As the Lord has been blessing the financial resources of our congregation I may be able to drop the Pizza gig in a couple of weeks. I hope so.


----------



## Guido's Brother (Feb 28, 2009)

I've been in the ministry for nearly nine years, and the churches I've served have adequately taken care of my family's needs. Like Daniel, I serve in a church federation where the idea of a bi-vocational pastor is unheard of.


----------



## KMK (Feb 28, 2009)

I have been bivo for 3 years now. It is NOT ideal. However, it IS reality.

There may be many reasons to go bivo at one time or another. I believe Rev Ruddell is not accepting a salary until his church has enough cash to acquire their own building.


----------



## fredtgreco (Feb 28, 2009)

I am fully and generously supported by my congregation. In turn, I give them my all, working roughly 70+ hours per week.


----------



## KMK (Feb 28, 2009)

I would like to add that my church is very generous as well. Generosity is not measured by the gross amount but by the percentage. (See the widow with two mites) Percentage-wise we have more tithers than most churches. But it is such a small church that even that is not enough to pay a pastor a full-time wage. You really need at least 11 tithing families in order to pay a decent full-time wage.


----------



## Rev. Todd Ruddell (Feb 28, 2009)

KMK said:


> I have been bivo for 3 years now. It is NOT ideal. However, it IS reality.
> 
> There may be many reasons to go bivo at one time or another. I believe Rev Ruddell is not accepting a salary until his church has enough cash to acquire their own building.
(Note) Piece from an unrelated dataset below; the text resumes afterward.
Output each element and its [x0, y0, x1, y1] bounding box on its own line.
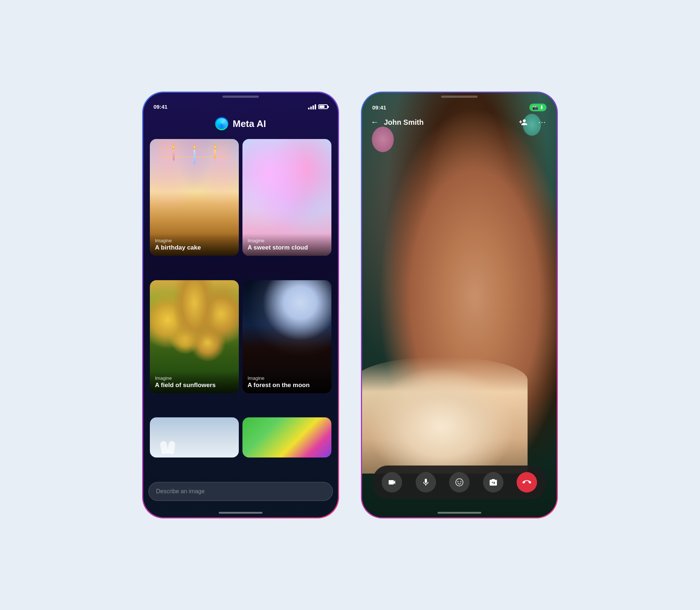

That is true, as Pastor Klein has noted. It is indeed not an optimal situation, and I would not do it unless there was good reason, plus, I have 2 committed elders who share the load, visiting the families in their homes. I will be glad to go "full time" in ministry after we've acquired a building. We're building for the next generation, and I'd rather not see them saddled with either a mortgage or a lease.


----------



## DonP (Feb 28, 2009)

Guido's Brother said:


> I've been in the ministry for nearly nine years, and the churches I've served have adequately taken care of my family's needs. Like Daniel, I serve in a church federation where the idea of a bi-vocational pastor is unheard of.



yes those Dutch really value their dominee don't they?

I always had looked at the ministry as taking a vow of poverty to serve the church. The Free Reformed church I was in for a few years really changed my mind on this and helped me to see that a professional degreed minister who spent years studying and preparing, is to be at least as valuable to our souls as the Dr is who care only for our physical bodies. I really respect this view and think the rest of the church could take a lesson from the Dutch on this. 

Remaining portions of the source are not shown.